* Your task *
Search the records below for "Wars"; copy each line that has it.

Supplied records: Begin

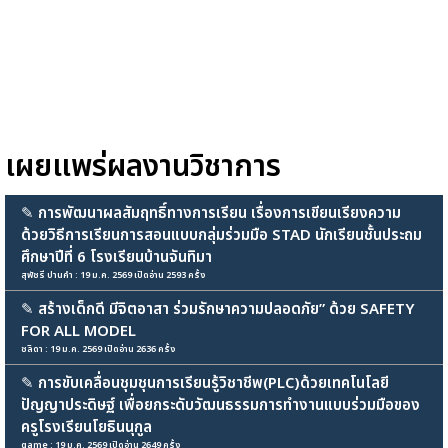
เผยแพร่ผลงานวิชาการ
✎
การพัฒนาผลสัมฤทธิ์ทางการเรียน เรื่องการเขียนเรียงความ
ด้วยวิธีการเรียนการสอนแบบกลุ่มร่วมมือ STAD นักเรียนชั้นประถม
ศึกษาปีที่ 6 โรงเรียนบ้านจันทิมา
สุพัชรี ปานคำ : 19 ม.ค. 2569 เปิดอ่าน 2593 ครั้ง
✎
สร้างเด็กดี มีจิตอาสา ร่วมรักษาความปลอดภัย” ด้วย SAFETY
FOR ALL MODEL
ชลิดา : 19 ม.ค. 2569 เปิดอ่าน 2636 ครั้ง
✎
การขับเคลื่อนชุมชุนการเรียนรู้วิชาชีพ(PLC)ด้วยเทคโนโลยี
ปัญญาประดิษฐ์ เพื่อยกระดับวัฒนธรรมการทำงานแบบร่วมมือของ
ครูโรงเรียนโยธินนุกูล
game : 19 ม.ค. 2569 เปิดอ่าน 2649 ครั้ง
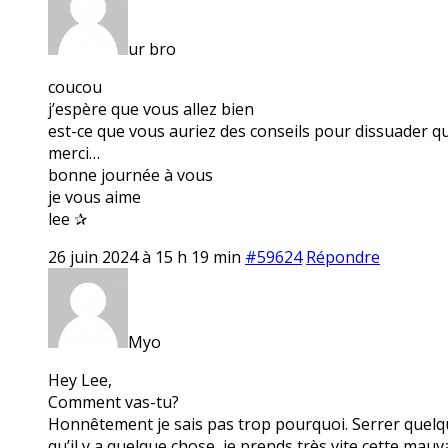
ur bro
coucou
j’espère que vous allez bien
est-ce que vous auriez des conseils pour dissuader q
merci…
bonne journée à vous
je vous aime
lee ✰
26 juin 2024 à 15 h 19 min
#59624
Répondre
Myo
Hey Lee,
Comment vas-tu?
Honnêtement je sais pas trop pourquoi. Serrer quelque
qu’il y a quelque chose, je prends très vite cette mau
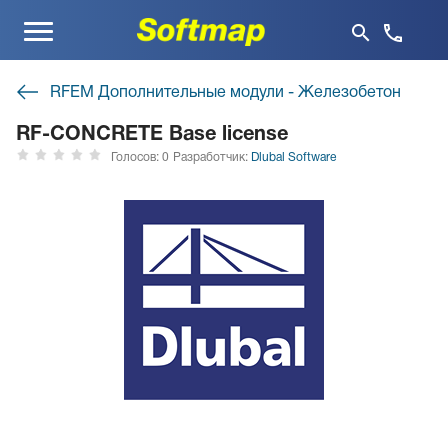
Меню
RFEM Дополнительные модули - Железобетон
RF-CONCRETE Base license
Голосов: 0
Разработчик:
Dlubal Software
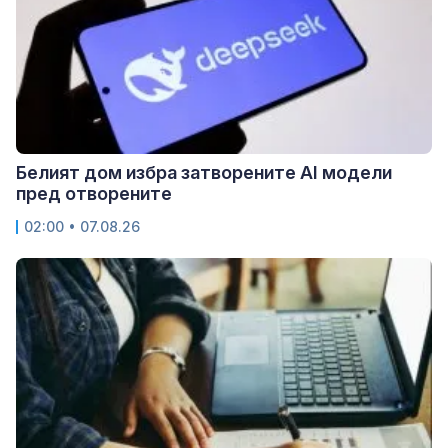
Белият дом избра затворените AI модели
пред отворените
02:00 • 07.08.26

Supplied records: End
Supplied records: Begin

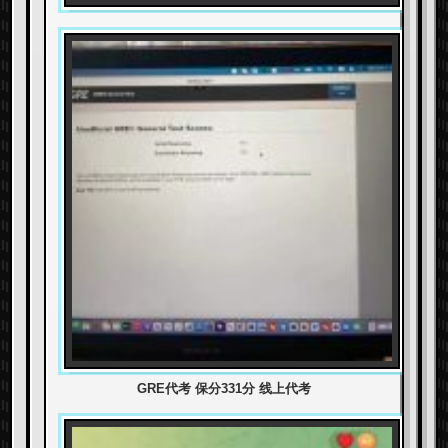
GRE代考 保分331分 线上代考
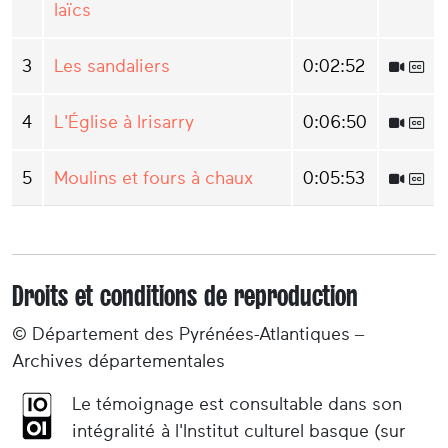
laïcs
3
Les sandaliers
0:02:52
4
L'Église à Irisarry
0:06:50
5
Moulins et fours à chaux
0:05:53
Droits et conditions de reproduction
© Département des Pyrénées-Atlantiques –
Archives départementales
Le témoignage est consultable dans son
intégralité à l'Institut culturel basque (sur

Supplied records: End
Supplied records: Begin

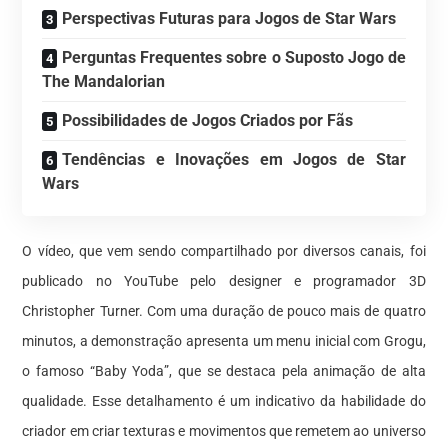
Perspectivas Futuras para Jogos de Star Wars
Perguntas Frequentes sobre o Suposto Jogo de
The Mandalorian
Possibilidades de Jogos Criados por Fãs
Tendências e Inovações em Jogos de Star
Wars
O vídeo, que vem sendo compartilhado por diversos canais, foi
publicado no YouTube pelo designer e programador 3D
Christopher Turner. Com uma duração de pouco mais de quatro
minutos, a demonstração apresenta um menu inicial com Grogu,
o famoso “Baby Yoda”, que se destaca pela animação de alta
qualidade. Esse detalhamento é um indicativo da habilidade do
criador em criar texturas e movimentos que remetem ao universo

Supplied records: End

* Exercise solution *
Perspectivas Futuras para Jogos de Star Wars
Wars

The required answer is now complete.